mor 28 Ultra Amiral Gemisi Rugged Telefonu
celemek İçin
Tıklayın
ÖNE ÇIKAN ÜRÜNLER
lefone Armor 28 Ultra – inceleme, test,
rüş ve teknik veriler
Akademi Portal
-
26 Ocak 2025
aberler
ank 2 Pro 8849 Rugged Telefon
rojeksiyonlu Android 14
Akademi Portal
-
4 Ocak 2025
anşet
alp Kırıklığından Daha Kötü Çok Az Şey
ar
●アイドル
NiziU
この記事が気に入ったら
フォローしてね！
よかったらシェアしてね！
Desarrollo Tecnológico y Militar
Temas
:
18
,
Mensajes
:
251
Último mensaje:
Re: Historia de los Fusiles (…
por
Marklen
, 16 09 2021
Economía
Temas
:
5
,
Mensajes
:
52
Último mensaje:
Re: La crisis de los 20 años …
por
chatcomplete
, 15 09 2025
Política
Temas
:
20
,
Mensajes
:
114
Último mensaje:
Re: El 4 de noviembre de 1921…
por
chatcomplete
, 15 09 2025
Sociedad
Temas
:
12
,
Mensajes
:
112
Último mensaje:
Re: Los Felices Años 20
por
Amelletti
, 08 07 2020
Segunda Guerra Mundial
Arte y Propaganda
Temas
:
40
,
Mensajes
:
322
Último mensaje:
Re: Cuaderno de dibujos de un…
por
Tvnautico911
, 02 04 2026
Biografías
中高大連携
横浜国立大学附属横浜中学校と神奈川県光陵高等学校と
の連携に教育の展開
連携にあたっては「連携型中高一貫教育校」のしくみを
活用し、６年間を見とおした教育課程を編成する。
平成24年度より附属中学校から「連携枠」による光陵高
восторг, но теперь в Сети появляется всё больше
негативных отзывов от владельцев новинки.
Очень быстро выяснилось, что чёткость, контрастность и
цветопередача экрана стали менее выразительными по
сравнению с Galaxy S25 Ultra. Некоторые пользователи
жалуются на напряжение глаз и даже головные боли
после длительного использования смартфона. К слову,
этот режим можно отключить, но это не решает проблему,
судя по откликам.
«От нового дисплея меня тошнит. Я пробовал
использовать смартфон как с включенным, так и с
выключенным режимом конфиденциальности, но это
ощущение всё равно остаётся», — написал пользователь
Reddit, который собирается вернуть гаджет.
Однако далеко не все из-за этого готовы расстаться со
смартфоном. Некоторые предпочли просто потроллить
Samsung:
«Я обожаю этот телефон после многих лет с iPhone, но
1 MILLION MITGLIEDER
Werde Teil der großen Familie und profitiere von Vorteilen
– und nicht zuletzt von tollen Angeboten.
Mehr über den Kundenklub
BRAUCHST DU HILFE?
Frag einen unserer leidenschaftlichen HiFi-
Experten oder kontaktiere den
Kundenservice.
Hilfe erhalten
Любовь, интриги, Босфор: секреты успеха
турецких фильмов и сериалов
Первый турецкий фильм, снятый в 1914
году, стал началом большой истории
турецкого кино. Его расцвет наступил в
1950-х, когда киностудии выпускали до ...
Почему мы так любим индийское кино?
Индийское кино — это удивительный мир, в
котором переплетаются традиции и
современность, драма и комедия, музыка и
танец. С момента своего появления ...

---

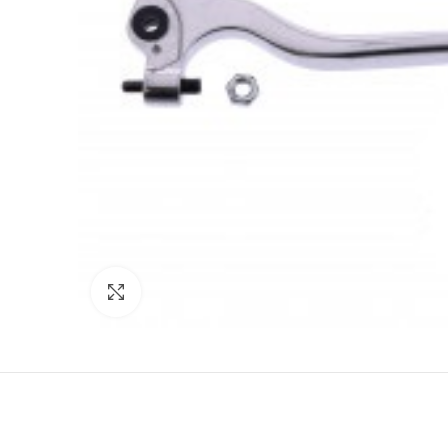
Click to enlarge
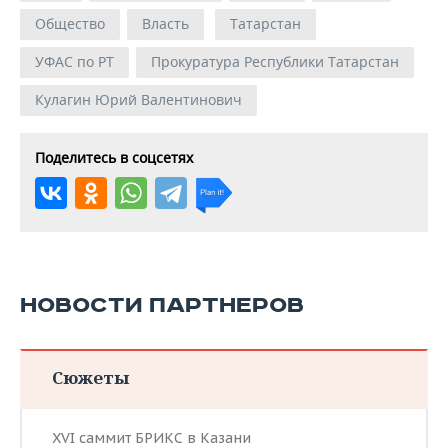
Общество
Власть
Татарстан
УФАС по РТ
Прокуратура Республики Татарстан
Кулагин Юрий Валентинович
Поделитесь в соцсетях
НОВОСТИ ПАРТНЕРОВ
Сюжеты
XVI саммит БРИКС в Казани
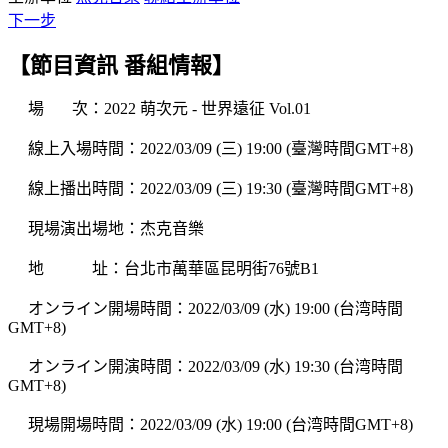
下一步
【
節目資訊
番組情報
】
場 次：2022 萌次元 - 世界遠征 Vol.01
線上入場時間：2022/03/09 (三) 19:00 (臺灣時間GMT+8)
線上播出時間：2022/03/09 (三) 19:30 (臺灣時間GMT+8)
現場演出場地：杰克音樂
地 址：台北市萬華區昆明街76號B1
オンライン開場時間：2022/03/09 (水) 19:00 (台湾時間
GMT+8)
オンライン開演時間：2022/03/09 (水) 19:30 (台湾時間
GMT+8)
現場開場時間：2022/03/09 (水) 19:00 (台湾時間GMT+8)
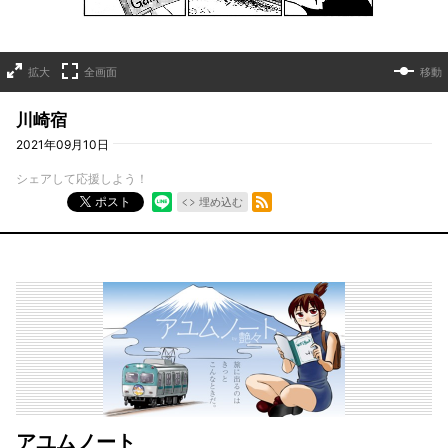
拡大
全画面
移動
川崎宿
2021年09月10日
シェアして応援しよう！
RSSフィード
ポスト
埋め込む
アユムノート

Requirement:
From the entries above, restate word for word the lines from the line containing "Re: Cuaderno de dibujos de un…" to the line containing "негативных отзывов от владельцев новинки.", both ends included, and nothing more.

Result:
Re: Cuaderno de dibujos de un…
por
Tvnautico911
, 02 04 2026
Biografías
中高大連携
横浜国立大学附属横浜中学校と神奈川県光陵高等学校と
の連携に教育の展開
連携にあたっては「連携型中高一貫教育校」のしくみを
活用し、６年間を見とおした教育課程を編成する。
平成24年度より附属中学校から「連携枠」による光陵高
восторг, но теперь в Сети появляется всё больше
негативных отзывов от владельцев новинки.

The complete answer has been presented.